Luc Lalande – Director of University of Ottawa Entrepreneurship Hub

Tracy Crowe – Assistant Director, University of Ottawa Faculty of Education

Marlaina Loveys – Blockheads Learning

Allison Burnett – Algonquin College

Rick Alexanderson – St. Peter High School Personal Robot Teaching Environment

 

The link to the University of Ottawa Faculty of Education is especially important as we are expecting to recruit student teachers who want to work on and develop the innovation center at St. Anthony.

One important idea – we feel we will need a Maker Week to introduce this concept to teachers and students. Our partners will help us to develop a ‘Maker Week’ where various aspects of maker culture are introduced to students and staff over a five-day period.

One of our partners, Marlaina Loveys has come up with a wonderful way to jump start our Maker Week:

I have been giving some thought to what type of fun event we could do to get everyone excited about the Innovation Centre.  I would like to propose that we select a theme – LEGO Stop Action Movies.

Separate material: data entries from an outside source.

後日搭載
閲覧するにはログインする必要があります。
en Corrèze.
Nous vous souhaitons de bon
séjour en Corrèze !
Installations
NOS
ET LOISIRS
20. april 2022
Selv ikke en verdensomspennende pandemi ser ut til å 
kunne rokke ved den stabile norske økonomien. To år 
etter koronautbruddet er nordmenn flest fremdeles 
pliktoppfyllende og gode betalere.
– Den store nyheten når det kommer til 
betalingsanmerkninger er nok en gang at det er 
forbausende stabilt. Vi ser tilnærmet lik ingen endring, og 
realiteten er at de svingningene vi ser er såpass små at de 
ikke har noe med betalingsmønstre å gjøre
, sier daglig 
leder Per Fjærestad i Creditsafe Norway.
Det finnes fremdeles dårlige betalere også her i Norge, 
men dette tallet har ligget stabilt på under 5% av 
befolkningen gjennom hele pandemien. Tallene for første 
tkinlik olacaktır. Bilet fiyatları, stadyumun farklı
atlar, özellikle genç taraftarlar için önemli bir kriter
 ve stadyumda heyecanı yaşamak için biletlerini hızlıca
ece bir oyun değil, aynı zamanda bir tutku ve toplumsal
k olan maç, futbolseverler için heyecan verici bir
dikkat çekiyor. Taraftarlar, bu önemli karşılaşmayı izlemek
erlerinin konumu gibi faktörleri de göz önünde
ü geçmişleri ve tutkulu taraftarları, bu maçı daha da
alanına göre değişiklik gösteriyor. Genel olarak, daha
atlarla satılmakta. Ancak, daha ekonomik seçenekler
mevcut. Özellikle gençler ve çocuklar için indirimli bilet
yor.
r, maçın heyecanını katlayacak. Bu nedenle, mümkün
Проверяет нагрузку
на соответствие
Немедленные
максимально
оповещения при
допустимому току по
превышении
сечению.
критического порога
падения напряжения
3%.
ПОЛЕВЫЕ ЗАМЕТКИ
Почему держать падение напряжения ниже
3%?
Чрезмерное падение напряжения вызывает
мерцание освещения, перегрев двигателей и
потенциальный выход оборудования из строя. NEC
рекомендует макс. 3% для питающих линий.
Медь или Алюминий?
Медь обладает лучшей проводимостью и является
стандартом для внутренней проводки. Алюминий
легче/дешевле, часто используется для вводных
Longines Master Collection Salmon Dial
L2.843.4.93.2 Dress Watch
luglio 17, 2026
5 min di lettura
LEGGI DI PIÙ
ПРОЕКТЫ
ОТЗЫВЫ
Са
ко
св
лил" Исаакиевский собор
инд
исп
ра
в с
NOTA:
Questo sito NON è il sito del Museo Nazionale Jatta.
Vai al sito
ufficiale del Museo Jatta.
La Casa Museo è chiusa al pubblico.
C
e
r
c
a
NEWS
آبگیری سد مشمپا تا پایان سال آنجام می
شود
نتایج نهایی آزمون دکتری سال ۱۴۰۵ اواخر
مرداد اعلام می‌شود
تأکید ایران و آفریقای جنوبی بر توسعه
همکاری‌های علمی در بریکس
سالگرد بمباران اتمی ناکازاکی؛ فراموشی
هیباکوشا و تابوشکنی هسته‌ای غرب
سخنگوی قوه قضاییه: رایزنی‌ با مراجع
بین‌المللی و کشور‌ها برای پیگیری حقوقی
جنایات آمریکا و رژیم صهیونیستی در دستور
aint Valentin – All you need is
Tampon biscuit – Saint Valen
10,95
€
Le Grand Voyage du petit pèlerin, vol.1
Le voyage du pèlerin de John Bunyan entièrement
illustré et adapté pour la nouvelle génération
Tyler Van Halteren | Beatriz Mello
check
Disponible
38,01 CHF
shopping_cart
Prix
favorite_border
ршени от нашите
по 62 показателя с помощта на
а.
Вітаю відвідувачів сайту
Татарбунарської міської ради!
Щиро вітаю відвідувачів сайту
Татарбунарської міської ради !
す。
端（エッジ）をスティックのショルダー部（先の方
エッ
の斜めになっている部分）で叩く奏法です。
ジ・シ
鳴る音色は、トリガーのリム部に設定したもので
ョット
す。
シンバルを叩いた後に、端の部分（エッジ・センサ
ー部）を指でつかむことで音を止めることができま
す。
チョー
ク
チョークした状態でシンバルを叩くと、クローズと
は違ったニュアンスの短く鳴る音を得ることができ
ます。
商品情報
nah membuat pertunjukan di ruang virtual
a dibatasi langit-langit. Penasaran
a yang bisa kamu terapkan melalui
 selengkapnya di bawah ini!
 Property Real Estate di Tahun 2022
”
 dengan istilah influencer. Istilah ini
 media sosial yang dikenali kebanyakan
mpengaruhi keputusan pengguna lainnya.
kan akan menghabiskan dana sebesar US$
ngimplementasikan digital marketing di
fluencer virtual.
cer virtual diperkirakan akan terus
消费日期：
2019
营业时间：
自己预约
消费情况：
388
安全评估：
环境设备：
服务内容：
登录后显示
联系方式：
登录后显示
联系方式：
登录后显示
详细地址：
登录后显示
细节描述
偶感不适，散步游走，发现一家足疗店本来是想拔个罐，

I am envisioning each class have the opportunity to be inspired by previewing some LEGO stop action movies (I can pull together a bunch from You Tube) then the teachers/students (I would love to be there too 🙂 brainstorm to decide on a theme or ideas for their Stop Action Movies.  I would provide all the LEGO for a hands on activity where they build the scenes and we could use the school IPads and either the LEGO movies, Stop Motion or Windows Movie Maker software (all free) to create the movies.

watching lego movies?
watching lego movies?

Then, we could have a school movie “night” where the whole school could watch the movies.  We could incorporate a lot of other maker/entrepreneurial activities into the movie night event.  For example:

  • Students create posters and tickets for the event
  • Make it a drive in theatre theme and use cardboard boxes for students to create cars.  Goes with the idea Allison had about cardboard creation.  I will send a separate e-mail with some pics I found on Pinterest of these types of creations others have made.
  • Maker Junior – maybe she could come up with some sort of wiring/lighting maker project to add to the movie night
  • Concession stand to sell popcorn/juice, etc. which could be an entrepreneurial project for the older students which links back with Luc

These are the kind of ideas that will make this such a special project!

I will continue to use this blog to record the progress we are making towards the innovation center.  What, I wonder will be the next step?